This single engine AH-1 Cobra helicopter, also known as the Huey Cobra or Snake, was designed and produced by Bell Helicopters and utilized the same engine, transmission and rotor system as the Iroquois. The AH-1 Cobra served as the backbone of the US Army’s attack helicopters until it was later replaced with the AH-64 Apache. Attack helicopters circled over landing zones and provided necessary cover fire for safe insertion of the troops. The helicopter’s role became crucial during the Vietnam War as troops were widespread throughout Vietnam.
Brief History of the AH-1 Cobra
The first AH-1 Cobra took flight on September 7, 1965 and went into production soon after. The Huey Cobra was used by the Army throughout the Vietnam War to provide air support for the ground troops and to escort the transport helicopters.
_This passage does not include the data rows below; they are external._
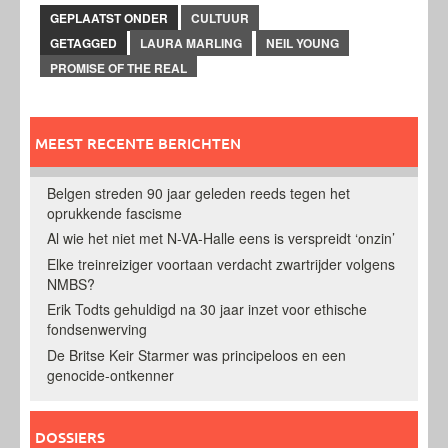
GEPLAATST ONDER
CULTUUR
GETAGGED
LAURA MARLING
NEIL YOUNG
PROMISE OF THE REAL
MEEST RECENTE BERICHTEN
Belgen streden 90 jaar geleden reeds tegen het
oprukkende fascisme
Al wie het niet met N-VA-Halle eens is verspreidt ‘onzin’
Elke treinreiziger voortaan verdacht zwartrijder volgens
NMBS?
Erik Todts gehuldigd na 30 jaar inzet voor ethische
fondsenwerving
De Britse Keir Starmer was principeloos en een
genocide-ontkenner
DOSSIERS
The AH-1 was also paired with the OH-6A Scout helicopter in what became known as a ‘hunter killer’ team. The OH-6A would fly in slow and low to detect enemy forces. If they were fired upon, the Huey Cobra could then hone in and fire on enemy forces.
Over 1,100 AH-1 Huey Cobra helicopters were built. The US Army recorded over one million flight hours in Vietnam in the AH-1 alone. The US Marine Corps also used the Cobras for a brief period of Vietnam prior to their acquisition of the AH-IJ twin engine Cobra. The US Army officially retired the AH-1 Cobra from active service in March of 1999 and from reserves in September of 2001. They offered the aircraft to NATO allies and the USDA Forest Service. The US Marine Corps continues to operate a variant of the AH-1 Cobra – the AH-1 W Super Cobra and the AH-1Z Viper.
- Crew: 2
- Maximum Take-Off Weight: 10,000 lbs.
- Maximum Speed: 172 miles per hour
- Rate of Climb: 1,620 feet per minute
Current Day Operators
The history of the Huey Cobra continues to be written as it is still being used by several countries todayl including Austria, Israel, Japan, South Korea, Thailand, Bahrain, Jordan, Pakistan, Turkey and the United States. The AH-1 Cobra helicopters usee in the US have been adapted to fight forest fires for use by the US Forest Service and the Florida Division of Forestry.